Wildcard TXT can be useful for some internal conventions, but many third‑party verification flows require specific TXT hostnames and won’t rely on wildcard behavior.

Example

  • Type: TXT

  • Name/Host: *

  • Value: some-text-value

  • TTL: Default

Common pitfall:
If a specific subdomain already exists (any record type), wildcard TXT may not apply to TXT lookups for that name. When in doubt, add the TXT record to the exact name the service requests.


Common pitfalls (and how to avoid them)

Pitfall 1: “My wildcard doesn’t work for www / api / app

Check whether you already have explicit records like:

  • www.example.com

  • api.example.com

If they exist, the wildcard won’t be used for those names.
Fix: Update the explicit record (or remove it if you truly want wildcard behavior).


Pitfall 2: “It works for test.example.com but not a.b.example.com

That’s expected: *.example.com doesn’t match two levels deep.
Fix: Add a second wildcard at the right level, such as *.b.example.com.


Pitfall 3: “My verification TXT record isn’t being found”

This is usually due to one of these:

  • The record name needs to be exact (like _acme-challenge or _dmarc)

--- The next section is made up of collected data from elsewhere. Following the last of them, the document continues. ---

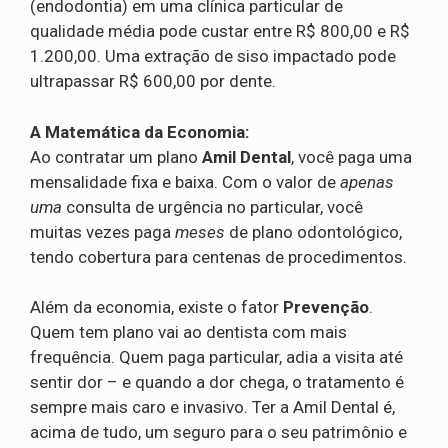
(endodontia) em uma clínica particular de
qualidade média pode custar entre R$ 800,00 e R$
1.200,00. Uma extração de siso impactado pode
ultrapassar R$ 600,00 por dente.
A Matemática da Economia:
Ao contratar um plano
Amil Dental
, você paga uma
mensalidade fixa e baixa. Com o valor de
apenas
uma
consulta de urgência no particular, você
muitas vezes paga
meses
de plano odontológico,
tendo cobertura para centenas de procedimentos.
Além da economia, existe o fator
Prevenção
.
Quem tem plano vai ao dentista com mais
frequência. Quem paga particular, adia a visita até
sentir dor – e quando a dor chega, o tratamento é
sempre mais caro e invasivo. Ter a Amil Dental é,
acima de tudo, um seguro para o seu patrimônio e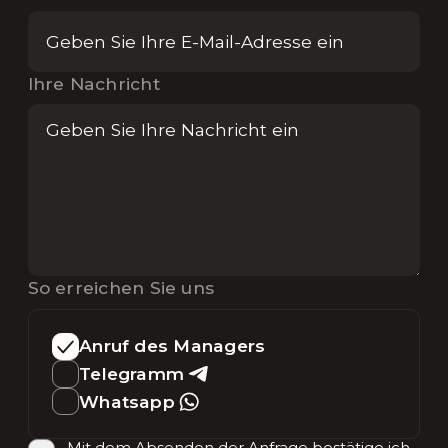
Ihre Nachricht
So erreichen Sie uns
Anruf des Managers
Telegramm
Whatsapp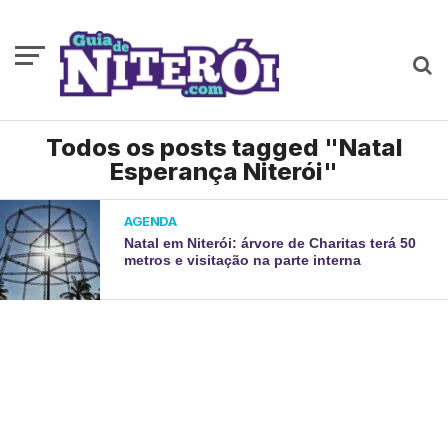
Todos os posts tagged "Natal
Esperança Niterói"
AGENDA
Natal em Niterói: árvore de Charitas terá 50
metros e visitação na parte interna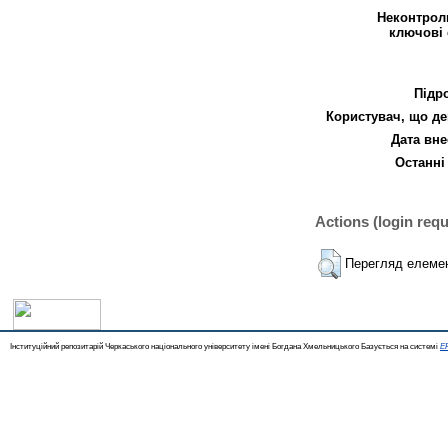
Неконтрол
ключові 
Підр
Користувач, що де
Дата вне
Останні
Actions (login requ
Перегляд елеме
Інституційний репозитарій Черкаського національного університету імені Богдана Хмельницького Базується на системі
EP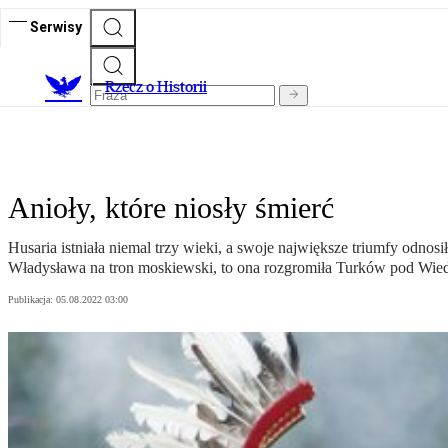
Serwisy
R
zecz o Historii
Anioły, które niosły śmierć
Husaria istniała niemal trzy wieki, a swoje największe triumfy odnosi
Władysława na tron moskiewski, to ona rozgromiła Turków pod Wie
Publikacja:
05.08.2022 03:00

  • The subdomain already exists, so wildcard TXT isn’t applied

  • A wildcard CNAME conflicts with adding a wildcard TXT

Fix checklist:

  • Add the TXT record to the exact hostname provided by the service.

  • Ensure there is no conflicting record type at the same name (especially CNAME).

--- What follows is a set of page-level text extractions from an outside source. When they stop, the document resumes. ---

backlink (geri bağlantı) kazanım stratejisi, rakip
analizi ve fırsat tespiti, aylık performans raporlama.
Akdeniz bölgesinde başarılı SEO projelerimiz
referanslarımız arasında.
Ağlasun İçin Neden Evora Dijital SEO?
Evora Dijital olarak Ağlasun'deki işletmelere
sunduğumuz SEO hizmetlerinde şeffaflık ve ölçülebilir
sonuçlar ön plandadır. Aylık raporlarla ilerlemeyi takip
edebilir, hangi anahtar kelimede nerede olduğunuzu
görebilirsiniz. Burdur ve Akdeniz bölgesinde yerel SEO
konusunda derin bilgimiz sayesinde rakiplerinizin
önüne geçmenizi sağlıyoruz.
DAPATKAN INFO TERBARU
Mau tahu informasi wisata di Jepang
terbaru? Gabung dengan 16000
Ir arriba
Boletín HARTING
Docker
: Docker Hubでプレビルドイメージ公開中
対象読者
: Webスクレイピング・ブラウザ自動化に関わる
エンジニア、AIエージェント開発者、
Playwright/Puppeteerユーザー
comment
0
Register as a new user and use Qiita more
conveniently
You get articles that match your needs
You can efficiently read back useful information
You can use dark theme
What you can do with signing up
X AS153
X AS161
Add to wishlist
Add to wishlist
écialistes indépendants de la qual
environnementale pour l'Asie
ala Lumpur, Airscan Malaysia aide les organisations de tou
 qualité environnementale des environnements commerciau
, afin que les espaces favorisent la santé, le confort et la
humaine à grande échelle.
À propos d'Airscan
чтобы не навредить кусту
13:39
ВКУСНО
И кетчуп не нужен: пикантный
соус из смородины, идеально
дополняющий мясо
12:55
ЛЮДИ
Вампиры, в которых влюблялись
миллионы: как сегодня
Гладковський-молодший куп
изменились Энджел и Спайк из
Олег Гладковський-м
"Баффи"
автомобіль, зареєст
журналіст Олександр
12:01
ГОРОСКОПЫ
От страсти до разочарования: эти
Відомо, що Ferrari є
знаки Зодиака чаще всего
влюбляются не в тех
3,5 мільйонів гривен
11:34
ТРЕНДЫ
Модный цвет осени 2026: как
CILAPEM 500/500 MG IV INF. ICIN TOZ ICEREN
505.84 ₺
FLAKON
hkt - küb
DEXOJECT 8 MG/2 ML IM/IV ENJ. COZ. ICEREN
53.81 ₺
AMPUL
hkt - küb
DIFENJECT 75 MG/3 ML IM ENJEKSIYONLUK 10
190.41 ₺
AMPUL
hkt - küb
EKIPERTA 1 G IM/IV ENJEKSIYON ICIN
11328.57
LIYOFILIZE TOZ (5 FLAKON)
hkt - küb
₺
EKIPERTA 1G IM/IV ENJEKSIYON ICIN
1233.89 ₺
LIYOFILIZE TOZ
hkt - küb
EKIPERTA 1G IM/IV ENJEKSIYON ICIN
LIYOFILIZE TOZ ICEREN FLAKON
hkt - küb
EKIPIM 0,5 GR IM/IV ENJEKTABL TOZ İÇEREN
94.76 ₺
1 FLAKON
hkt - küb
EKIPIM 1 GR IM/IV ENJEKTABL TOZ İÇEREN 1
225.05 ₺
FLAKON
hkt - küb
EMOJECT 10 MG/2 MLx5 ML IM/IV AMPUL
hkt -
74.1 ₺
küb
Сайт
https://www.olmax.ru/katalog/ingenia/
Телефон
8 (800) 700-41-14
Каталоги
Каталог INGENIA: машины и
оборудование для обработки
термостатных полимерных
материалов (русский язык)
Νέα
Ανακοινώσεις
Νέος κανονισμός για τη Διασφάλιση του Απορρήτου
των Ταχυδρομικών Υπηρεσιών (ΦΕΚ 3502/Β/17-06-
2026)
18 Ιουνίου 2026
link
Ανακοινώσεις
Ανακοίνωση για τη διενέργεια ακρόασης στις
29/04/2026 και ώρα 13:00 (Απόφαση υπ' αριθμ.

  • Re-check the hostname formatting in HostBible (whether to enter * vs *.example.com vs full name).


Pitfall 4: “DNS changes aren’t showing up”

DNS results can be cached.

Fix checklist:

  • Wait for TTL/caching to expire (especially after edits).

  • Test using multiple resolvers and tools (see below).

  • Confirm your domain is actually using HostBible DNS (nameservers).
    If not, your edits in HostBible won’t affect live DNS—see our DNS Nameservers article.


Pitfall 5: “Wildcard DNS works, but the website shows the wrong site”

Wildcard DNS only routes traffic to a destination. Your web server/app must also:

  • accept the hostname in the request, and

  • route it correctly (often using the “Host” header)

Fix: Configure your application/web server to handle unknown hostnames appropriately (tenant routing, default site, 404 rules, etc.).


How to test wildcard DNS

You can test from your computer using command-line tools:

Test an A record

dig +short anything.example.com A

Test an AAAA record

dig +short anything.example.com AAAA

Test a TXT record

dig +short anything.example.com TXT

Tip: Test both:

  • a made-up subdomain (to confirm wildcard behavior), and

  • a known explicit subdomain (to confirm override behavior).


Best practices for wildcard DNS in HostBible

  • Use wildcard records when your app/platform is designed for dynamic subdomains.

  • Keep these common subdomains explicit when needed:

    • @ (root), www, api, mail, autodiscover, and any service-specific hostnames

  • Add verification and auth records explicitly:

    • _acme-challenge, _dmarc, DKIM selectors, and other underscore-based names

  • If you mention SSL: wildcard DNS often implies you may need a certificate that covers many subdomains. For details, see our SSL Certificates article.


Quick FAQ

Does *.example.com include example.com?

No. The root/apex (example.com) needs its own record(s).

Can I create wildcard A and wildcard AAAA together?

Yes, commonly (IPv4 + IPv6).

Can I create wildcard CNAME and wildcard TXT at the same time?

Usually no, because a CNAME at * typically prevents other record types at the same name. Use explicit verification records instead.

Will wildcard DNS create “infinite subdomains” automatically?

It will make them resolve in DNS, but your app/server must still handle requests for those hostnames.